Sampogna Gaia, Di Vincenzo Matteo, Giuliani Luigi, Menculini Giulia, Mancuso Emiliana, Arsenio Eleonora, Cipolla Salvatore, Della Rocca Bianca, Martiadis Vassilis, Signorelli Maria Salvina, Fiorillo Andrea
Department of Psychiatry, University of Campania "L. Vanvitelli", 80138 Naples, Italy.
Department of Psychiatry, University of Perugia, 06132 Perugia, Italy.
Brain Sci. 2023 Nov 10;13(11):1577. doi: 10.3390/brainsci13111577.

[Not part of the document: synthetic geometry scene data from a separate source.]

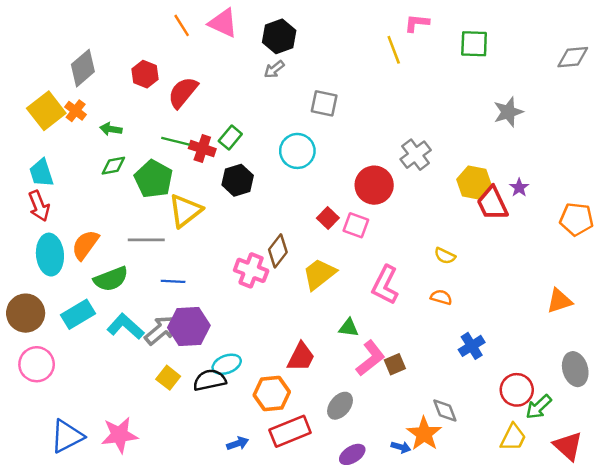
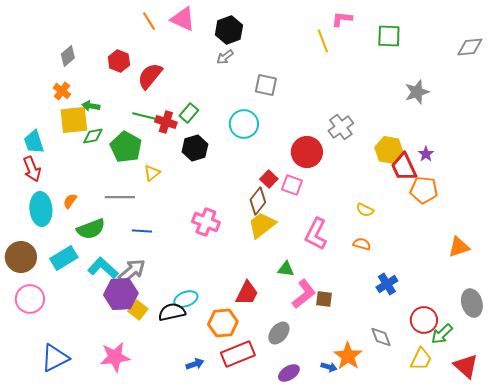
gray diamond: (83, 68) -> (68, 56), size x0.7
yellow square: (46, 111) -> (74, 120), moved, turned 32
yellow triangle: (185, 211) -> (152, 173), size x0.6
orange pentagon: (576, 219) -> (424, 190), moved
orange semicircle: (85, 245) -> (70, 201), size x0.6
brown diamond: (278, 251) -> (258, 201), moved
purple hexagon: (189, 326) -> (121, 294), moved
brown square: (395, 364) -> (324, 299), turned 30
gray diamond: (445, 411) -> (381, 337), moved
pink star: (119, 435) -> (115, 357), moved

Pharmacological antipsychotic drug interventions represent the cornerstone of the management of patients with schizophrenia and other psychotic spectrum disorders. The choice of the "best" treatment should be made on the basis of several clinical domains. However, despite available treatments, the quality of life reported by patients with schizophrenia taking antipsychotics is still very poor, and this outcome is rarely taken into account in trials assessing the efficacy and effectiveness of antipsychotic treatments. Therefore, we performed a systematic review in order to assess the impact of antipsychotic treatment on patients' quality of life. In particular, we aimed to identify any differences in the improvement in quality of life according to the (a) type of formulation of antipsychotic drugs (i.e., oral vs. depot vs. long-acting injectable); (b) type of the drug (first vs. second vs. third generation); and (c) patients' clinical characteristics. One hundred and eleven papers were included in the review. The main findings were as follows: (1) quality of life is usually considered a secondary outcome in trials on the efficacy and effectiveness of drugs; (2) second-generation antipsychotics have a more positive effect on quality of life; and (3) long-acting injectable antipsychotics are associated with a more stable improvement in quality of life and with a good safety and tolerability profile. Our systematic review confirms that quality of life represents a central element for selecting the appropriate treatment for people with schizophrenia. In particular, the availability of new treatments with a better tolerability profile, a proven effectiveness on patients' cognitive and social functioning, and with a more stable blood concentration might represent the appropriate strategy for improving the quality of life of people with schizophrenia.
抗精神病药物干预是精神分裂症和其他精神病性谱系障碍患者管理的基石。“最佳”治疗方案的选择应基于多个临床领域。然而,尽管有可用的治疗方法,但服用抗精神病药物的精神分裂症患者报告的生活质量仍然很差,而且在评估抗精神病治疗疗效和有效性的试验中很少考虑这一结果。因此,我们进行了一项系统评价,以评估抗精神病治疗对患者生活质量的影响。具体而言,我们旨在确定根据以下因素在生活质量改善方面的任何差异:(a)抗精神病药物的剂型(即口服、长效注射剂);(b)药物类型(第一代、第二代、第三代);以及(c)患者的临床特征。该评价纳入了111篇论文。主要结果如下:(1)在药物疗效和有效性试验中,生活质量通常被视为次要结果;(2)第二代抗精神病药物对生活质量有更积极的影响;(3)长效注射用抗精神病药物与生活质量更稳定的改善以及良好的安全性和耐受性相关。我们的系统评价证实,生活质量是为精神分裂症患者选择合适治疗方法的核心要素。特别是,具有更好耐受性、对患者认知和社会功能有已证实的有效性且血药浓度更稳定的新治疗方法的可用性,可能是改善精神分裂症患者生活质量的合适策略。